For sale signs at farm spark interest - by Molly Lovell
By Molly Lovell
Editor
Some residents became curious and a bit concerned when for sale signs popped up at Benjamin Farm on Pleasant Hill Road a few weeks ago.
President of the Scarborough Land Conservation Trust (SLCT) Laurene Swaney said she’s been fielding dozens of phone calls regarding the future of the 128-acre property. The farm’s former owner, Jerred Benjamin passed away last year and now the farm lies in the hands of his five children.
“We made the family an offer six months ago, but at that time the estate wasn’t settled so they said they would talk to us before they did anything,” Swaney said.
The price tag attached to the former cattle farm is $5.8 million.
The SLCT has actually been trying to work out a conservation purchase of the farm for more than 10 years and have had a few offers on paper. She declined to elaborate on the details of the offers.
Swaney said the SLCT didn’t know the family was planning to hang the sale signs that went up recently, but said she and the board are more than willing to sit down with the Benjamin family in an effort to work something out.
“I think several of them are just trying to do their due diligence and find out what the property is worth. I’m hopeful they will make good on wanting to sit down and talk with us about a conservation purchase,” Swaney said.
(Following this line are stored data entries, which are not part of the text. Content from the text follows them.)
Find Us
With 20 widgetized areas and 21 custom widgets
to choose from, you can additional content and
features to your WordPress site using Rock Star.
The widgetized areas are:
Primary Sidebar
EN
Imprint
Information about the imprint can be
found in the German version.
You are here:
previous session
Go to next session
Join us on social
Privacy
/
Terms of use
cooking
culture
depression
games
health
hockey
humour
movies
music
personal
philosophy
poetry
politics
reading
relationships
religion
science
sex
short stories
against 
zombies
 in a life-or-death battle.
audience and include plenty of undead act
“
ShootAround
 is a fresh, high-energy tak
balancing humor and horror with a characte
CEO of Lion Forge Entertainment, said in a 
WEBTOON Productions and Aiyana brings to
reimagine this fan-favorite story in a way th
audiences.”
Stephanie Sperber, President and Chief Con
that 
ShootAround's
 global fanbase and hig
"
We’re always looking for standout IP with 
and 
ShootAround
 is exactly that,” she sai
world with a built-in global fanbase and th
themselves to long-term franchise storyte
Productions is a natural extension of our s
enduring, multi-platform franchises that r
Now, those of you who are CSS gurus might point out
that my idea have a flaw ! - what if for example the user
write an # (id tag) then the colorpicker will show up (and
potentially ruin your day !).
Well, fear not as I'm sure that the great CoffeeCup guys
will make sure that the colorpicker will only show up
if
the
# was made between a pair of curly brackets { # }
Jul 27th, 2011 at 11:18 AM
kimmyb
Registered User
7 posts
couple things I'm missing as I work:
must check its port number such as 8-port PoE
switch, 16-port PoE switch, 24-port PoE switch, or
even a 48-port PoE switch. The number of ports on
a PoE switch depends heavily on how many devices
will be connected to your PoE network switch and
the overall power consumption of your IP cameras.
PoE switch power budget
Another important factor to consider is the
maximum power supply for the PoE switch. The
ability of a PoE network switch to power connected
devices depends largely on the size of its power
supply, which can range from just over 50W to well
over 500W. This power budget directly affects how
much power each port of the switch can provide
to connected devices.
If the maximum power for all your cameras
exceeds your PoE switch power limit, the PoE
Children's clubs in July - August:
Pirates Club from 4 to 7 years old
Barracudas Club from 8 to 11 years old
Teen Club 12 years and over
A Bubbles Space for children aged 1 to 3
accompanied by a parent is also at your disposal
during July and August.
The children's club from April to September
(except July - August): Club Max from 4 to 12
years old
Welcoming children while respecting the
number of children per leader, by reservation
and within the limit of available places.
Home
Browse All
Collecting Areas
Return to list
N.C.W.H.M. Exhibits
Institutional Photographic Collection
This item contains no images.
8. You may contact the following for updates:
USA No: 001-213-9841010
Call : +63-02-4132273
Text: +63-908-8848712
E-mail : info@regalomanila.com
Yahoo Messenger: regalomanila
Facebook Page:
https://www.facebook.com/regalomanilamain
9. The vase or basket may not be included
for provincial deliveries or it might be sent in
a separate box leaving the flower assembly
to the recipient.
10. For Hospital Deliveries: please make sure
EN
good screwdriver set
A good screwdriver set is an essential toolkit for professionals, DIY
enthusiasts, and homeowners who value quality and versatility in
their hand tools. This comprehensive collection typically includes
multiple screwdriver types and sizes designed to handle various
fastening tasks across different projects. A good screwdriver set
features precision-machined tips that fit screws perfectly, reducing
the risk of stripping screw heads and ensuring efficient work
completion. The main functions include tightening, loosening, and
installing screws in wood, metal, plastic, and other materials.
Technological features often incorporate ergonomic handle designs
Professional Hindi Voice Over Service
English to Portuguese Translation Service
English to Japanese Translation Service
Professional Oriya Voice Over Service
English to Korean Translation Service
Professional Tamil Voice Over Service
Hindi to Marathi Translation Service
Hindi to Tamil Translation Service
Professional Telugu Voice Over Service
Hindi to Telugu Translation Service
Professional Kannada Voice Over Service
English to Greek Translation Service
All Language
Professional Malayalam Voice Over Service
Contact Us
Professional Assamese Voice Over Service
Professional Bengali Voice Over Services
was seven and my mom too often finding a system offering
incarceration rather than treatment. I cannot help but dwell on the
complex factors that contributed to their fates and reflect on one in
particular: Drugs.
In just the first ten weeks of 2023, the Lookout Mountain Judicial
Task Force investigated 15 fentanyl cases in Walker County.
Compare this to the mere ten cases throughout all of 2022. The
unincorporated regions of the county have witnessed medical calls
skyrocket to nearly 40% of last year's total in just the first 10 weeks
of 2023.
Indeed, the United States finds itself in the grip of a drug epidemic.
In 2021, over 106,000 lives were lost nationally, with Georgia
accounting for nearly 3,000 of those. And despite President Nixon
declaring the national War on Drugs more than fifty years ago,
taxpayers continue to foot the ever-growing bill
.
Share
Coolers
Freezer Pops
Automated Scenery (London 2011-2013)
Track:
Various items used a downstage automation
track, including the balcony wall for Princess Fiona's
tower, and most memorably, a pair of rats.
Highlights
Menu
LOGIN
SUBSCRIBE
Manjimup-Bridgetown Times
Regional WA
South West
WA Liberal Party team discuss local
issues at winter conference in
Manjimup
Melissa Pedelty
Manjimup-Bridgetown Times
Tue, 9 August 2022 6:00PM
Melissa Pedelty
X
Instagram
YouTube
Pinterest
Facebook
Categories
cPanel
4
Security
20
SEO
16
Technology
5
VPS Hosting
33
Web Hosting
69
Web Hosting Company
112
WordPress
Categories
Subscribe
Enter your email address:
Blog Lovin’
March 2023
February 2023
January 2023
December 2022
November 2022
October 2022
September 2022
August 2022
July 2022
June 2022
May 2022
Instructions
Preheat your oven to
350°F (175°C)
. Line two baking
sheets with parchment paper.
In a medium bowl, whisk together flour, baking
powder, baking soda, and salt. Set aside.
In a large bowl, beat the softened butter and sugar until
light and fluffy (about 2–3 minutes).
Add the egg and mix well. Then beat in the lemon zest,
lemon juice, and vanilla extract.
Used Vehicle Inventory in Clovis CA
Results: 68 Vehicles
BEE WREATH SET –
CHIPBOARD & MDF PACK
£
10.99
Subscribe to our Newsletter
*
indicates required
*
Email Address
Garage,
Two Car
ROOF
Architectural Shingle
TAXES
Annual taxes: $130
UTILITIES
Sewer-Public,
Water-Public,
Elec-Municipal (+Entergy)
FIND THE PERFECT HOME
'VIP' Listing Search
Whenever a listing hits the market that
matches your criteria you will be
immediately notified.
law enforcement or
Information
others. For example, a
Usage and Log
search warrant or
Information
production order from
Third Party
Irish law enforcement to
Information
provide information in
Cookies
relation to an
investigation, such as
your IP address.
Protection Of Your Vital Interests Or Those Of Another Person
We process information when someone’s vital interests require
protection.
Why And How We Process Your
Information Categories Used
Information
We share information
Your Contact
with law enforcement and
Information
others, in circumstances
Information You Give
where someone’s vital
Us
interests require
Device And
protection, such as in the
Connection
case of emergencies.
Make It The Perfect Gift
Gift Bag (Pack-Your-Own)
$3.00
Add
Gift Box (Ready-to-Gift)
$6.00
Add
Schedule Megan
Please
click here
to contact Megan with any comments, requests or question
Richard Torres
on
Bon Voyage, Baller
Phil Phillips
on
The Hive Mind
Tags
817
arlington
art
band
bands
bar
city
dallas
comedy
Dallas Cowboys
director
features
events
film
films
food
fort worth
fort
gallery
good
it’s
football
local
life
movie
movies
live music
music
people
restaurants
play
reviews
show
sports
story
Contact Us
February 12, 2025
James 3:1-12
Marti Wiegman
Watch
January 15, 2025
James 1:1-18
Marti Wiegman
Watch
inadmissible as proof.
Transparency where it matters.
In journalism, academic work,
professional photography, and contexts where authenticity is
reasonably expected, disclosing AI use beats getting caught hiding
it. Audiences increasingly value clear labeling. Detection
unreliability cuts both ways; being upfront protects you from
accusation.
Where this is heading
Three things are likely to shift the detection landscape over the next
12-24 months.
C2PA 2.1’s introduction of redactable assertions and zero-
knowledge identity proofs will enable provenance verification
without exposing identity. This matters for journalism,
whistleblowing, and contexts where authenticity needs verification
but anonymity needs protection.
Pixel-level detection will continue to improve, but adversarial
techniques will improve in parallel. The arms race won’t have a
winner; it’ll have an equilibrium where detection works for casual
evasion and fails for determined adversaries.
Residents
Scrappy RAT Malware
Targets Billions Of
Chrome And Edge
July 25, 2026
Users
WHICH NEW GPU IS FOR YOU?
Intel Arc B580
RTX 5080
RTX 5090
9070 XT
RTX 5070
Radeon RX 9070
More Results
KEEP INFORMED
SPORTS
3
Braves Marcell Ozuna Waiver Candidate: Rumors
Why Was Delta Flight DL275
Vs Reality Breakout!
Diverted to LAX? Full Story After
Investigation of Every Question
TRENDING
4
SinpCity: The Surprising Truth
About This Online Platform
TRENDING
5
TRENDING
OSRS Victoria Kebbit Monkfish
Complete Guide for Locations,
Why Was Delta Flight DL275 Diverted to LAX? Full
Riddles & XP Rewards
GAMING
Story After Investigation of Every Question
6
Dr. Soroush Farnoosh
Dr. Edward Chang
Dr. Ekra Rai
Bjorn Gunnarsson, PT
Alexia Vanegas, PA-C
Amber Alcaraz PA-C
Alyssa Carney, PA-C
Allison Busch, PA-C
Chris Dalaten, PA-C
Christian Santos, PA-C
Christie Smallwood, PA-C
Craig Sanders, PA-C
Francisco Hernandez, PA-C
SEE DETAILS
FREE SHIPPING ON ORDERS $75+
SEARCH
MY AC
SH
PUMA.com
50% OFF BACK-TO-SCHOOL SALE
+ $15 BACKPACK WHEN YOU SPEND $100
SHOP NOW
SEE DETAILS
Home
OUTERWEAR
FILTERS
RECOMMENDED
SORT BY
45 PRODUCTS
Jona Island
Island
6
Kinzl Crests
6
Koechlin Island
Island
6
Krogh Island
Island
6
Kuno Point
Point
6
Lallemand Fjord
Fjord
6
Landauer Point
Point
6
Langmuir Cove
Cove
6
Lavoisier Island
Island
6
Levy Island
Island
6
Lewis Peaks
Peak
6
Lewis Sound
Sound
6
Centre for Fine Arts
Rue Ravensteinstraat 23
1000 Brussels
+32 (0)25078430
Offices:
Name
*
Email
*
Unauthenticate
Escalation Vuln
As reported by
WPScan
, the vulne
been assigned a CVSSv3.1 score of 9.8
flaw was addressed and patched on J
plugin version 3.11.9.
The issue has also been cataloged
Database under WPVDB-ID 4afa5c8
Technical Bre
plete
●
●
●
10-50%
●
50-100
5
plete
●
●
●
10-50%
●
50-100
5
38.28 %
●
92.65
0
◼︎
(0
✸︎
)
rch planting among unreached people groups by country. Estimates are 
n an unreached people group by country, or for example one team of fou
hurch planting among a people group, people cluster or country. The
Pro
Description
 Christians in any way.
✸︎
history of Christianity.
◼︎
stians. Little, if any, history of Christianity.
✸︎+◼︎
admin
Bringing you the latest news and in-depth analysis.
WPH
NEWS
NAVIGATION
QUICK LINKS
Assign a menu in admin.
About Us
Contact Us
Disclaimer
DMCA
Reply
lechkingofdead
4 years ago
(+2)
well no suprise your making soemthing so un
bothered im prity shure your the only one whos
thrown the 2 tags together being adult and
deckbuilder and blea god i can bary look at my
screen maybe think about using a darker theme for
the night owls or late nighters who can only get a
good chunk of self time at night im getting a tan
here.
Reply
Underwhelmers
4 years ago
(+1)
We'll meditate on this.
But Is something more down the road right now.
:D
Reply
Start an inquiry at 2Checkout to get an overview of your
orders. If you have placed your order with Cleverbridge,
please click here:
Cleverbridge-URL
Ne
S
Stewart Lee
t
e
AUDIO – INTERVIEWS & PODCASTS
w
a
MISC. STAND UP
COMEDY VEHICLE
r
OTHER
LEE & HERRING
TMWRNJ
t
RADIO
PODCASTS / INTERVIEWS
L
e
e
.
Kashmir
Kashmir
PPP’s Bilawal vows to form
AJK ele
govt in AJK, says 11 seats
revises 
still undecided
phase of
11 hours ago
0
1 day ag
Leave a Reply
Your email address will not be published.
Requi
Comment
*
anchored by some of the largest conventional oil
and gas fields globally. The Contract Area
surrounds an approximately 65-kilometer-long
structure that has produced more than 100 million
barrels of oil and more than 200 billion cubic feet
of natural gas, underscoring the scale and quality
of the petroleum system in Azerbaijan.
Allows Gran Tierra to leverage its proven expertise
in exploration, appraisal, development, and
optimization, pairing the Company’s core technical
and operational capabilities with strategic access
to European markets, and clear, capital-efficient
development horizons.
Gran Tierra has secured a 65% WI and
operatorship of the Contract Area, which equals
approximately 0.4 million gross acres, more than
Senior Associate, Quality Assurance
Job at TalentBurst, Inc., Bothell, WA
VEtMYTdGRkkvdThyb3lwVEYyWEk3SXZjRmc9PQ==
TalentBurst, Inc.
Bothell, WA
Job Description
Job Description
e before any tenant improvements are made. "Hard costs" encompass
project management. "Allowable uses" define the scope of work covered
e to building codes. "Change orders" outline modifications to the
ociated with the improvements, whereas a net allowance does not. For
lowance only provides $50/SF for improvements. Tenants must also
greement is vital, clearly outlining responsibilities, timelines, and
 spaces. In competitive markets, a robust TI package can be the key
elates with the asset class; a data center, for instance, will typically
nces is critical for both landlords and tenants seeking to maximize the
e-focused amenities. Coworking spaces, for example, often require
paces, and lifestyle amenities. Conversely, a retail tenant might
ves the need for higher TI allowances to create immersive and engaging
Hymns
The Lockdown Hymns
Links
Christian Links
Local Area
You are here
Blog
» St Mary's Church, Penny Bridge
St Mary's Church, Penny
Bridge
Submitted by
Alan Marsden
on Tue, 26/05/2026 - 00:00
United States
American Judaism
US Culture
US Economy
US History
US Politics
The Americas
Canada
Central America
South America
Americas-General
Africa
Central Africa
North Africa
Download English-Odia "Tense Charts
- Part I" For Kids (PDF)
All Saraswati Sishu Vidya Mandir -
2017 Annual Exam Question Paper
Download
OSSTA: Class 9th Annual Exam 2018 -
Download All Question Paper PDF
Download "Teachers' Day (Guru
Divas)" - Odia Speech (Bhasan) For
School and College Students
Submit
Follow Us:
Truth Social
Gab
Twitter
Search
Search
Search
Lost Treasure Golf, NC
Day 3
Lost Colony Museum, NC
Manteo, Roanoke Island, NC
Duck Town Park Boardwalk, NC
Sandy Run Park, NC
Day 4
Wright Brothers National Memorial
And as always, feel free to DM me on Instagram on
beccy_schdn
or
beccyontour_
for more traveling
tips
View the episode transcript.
Phone calls to two of Benjamin’s children were not returned as of press time.
Preserving the farm is not an impossible feat considering the success that’s been seen with the 434-acre Broadturn Farm, Swaney said. The property is in agricultural conservation with the SLCT and is a community supported agriculture farm that raises organic vegetables and poultry.
“We have gone through the whole process of taking an inactive farm and turning it into an active farm . . . it’s an incredible model for future farmland/conservation protection in Scarborough,” Swaney said.
Swaney said the SLCT was very active in procuring funds for the Broadturn Farm, formerly known as the Meserve property. The group received $1.3 million from the Land for Maine’s Future program. Though funds for farmland protection are not currently available through that program, funds will be available in November, Swaney said. She called that “good timing,” in terms of working out a conservation purchase for Benjamin Farm.
“We’re acting as urgently and expediently as we can and we understand that yes, that’s really one of the places people recognize as a prime piece of land for conservation. We’re going to do the best we can,” she said.
Scarborough resident Roger Doiron is interested in protecting Benjamin Farm from residential development because turning the property into a working agricultural landscape is a way for the town to become more self reliant in terms of food production.
“There has to be a commitment on the part of residents in the sense that they have to see the value of the farm, not simply the aesthetic value of those rolling hills and untouched forest land,” Doiron said.
Last year Doiron served on a task force appointed by the Maine legislature that addressed the state’s food policy.
“This one farm is important, but we need to think about this in a larger perspective in terms of what Scarborough residents are eating and what they will be eating 20 years from now . . .every town, community and neighborhood needs to be thinking about how we can be making some type of gesture that gets us a little bit closer toward being self reliant in terms of our food production,” he said.
Swaney said she has observed much public support behind preserving this land, but that further steps in terms of finding financial support for the project cannot be taken until the SLCT board is able to sit down with the Benjamin family.
“I was friends with Mr. Benjamin, as were a lot of people in town. His idea for that farm was that it would continue to be a farm and be open,” Swaney said, and added, “The family is trying to honor their father’s wishes, but I understand they also want to get the value out of the property. We’re all for paying what the property is worth.”
Swaney said the SLCT has had much success since its inception in 1977 as they manage more than 1,000 acres in Scarborough.